Esta suspensión temporal de la concesión de licencias de demolición o reforma afecta además a diez inmuebles aislados encuadrados también en todo este entorno, como son los casos del número 53 de la calle Cardenal Lluch y del número uno de la avenida Ciudad Jardín, por ejemplo. La suspensión tiene un plazo de un año ampliable a dos, quedando exentos los solares y los casos de obras menores.

AL CATÁLOGO PERIFÉRICO

Se trata de una medida provisional mientras la Gerencia de Urbanismo estudia qué edificios de estilo regionalista ubicados en las citadas zonas son "merecedores" de protección. Una vez identificados tales inmuebles, la idea es incluirlos en el catálogo periférico del Plan General de Ordenación Urbana (PGOU), para que gocen de catalogación y por ende de protección.

En la misma línea, se aprobaba una modificación del Plan General de Ordenación Urbana, para incluir directamente en su catálogo periférico diferentes edificios de titularidad municipal que tienen valor patrimonial pero carecen de protección. Se trata de los edificios municipales de Villa Pombo, Villa Encarnita y Villa Julita. Además, la operación contemplaba la inclusión en el catálogo periférico del edificio que sobrevive de la antigua cárcel de La Ranilla, el parque que lo rodea y el antiguo Hotel Triana del distrito homónimo.
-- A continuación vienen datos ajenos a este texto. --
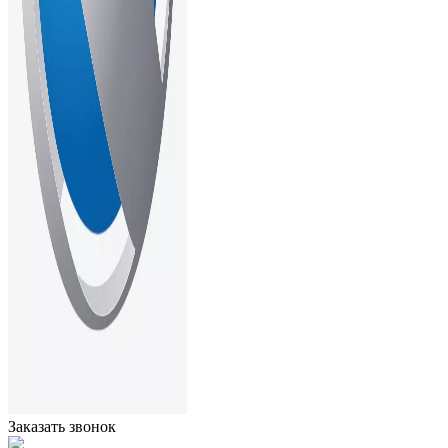
Заказать звонок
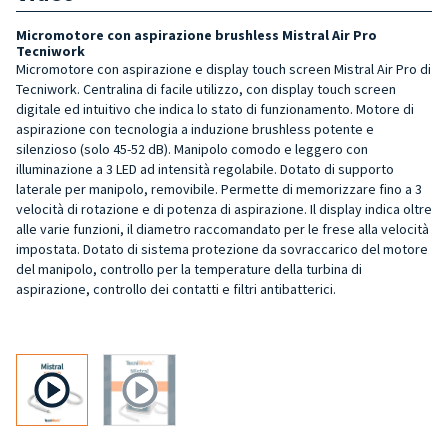
Micromotore con aspirazione brushless Mistral Air Pro
Tecniwork
Micromotore con aspirazione e display touch screen Mistral Air Pro di
Tecniwork. Centralina di facile utilizzo, con display touch screen
digitale ed intuitivo che indica lo stato di funzionamento. Motore di
aspirazione con tecnologia a induzione brushless potente e
silenzioso (solo 45-52 dB). Manipolo comodo e leggero con
illuminazione a 3 LED ad intensità regolabile. Dotato di supporto
laterale per manipolo, removibile. Permette di memorizzare fino a 3
velocità di rotazione e di potenza di aspirazione. Il display indica oltre
alle varie funzioni, il diametro raccomandato per le frese alla velocità
impostata. Dotato di sistema protezione da sovraccarico del motore
del manipolo, controllo per la temperature della turbina di
aspirazione, controllo dei contatti e filtri antibatterici.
A partir de ahí, y según la documentación recogida por Europa Press, el Ayuntamiento ha resuelto que dado que los edificios municipales de Villa Pombo, Villa Encarnita y Villa Julita y los vestigios de la antigua cárcel de La Ranilla están directamente afectados por las medidas orquestadas en Nervión, lo más "conveniente" es circunscribir exclusivamente a dicho procedimiento las actuaciones relativas a tales construcciones.

Por ello, la modificación del PGOU destinada a incluir en su catálogo periférico edificios de titularidad municipal que tienen valor patrimonial pero carecen de protección queda reducida al antiguo Hotel Triana. A tal efecto, el pleno ordinario de este lunes debatirá y someterá a votación la aprobación provisional de una modificación del PGOU, para incluir en su catálogo periférico al citado edificio de las calles Clara Jesús Montero y Manuel Arellano.